TASK BRIEF — In the data, extract each line that holds the string "uploads".
++++++
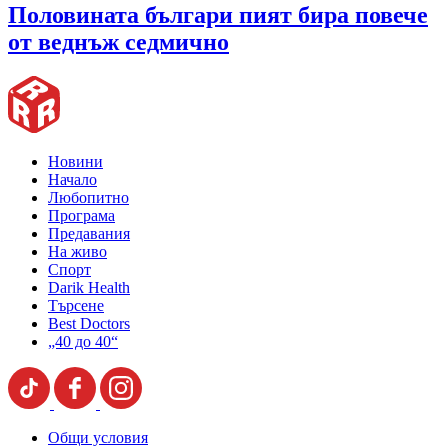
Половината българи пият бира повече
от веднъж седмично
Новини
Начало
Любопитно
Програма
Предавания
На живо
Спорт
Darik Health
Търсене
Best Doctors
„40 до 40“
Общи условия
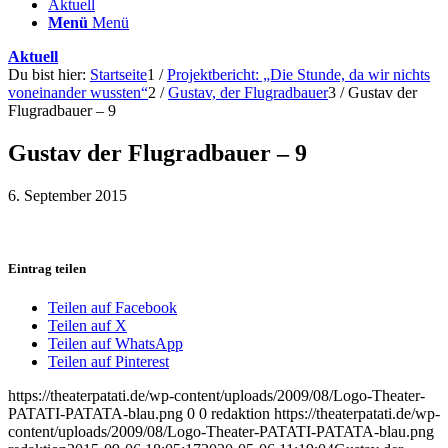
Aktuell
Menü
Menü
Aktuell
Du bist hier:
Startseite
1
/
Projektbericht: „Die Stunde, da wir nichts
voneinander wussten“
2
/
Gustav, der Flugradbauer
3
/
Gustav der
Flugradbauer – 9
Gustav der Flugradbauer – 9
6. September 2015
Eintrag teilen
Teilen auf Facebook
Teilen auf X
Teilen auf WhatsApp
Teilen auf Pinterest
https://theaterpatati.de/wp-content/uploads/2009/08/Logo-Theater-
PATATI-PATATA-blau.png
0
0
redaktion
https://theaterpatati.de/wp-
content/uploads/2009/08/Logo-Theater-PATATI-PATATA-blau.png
++++++
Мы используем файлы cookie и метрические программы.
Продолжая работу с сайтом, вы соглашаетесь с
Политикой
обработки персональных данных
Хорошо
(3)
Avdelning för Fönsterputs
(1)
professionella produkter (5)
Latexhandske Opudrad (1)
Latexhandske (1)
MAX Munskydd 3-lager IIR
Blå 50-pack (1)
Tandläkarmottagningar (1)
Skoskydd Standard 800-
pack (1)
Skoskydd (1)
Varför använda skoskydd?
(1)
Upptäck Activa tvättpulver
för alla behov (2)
++++++
RESPONSE —
https://theaterpatati.de/wp-content/uploads/2009/08/Logo-Theater-
content/uploads/2009/08/Logo-Theater-PATATI-PATATA-blau.png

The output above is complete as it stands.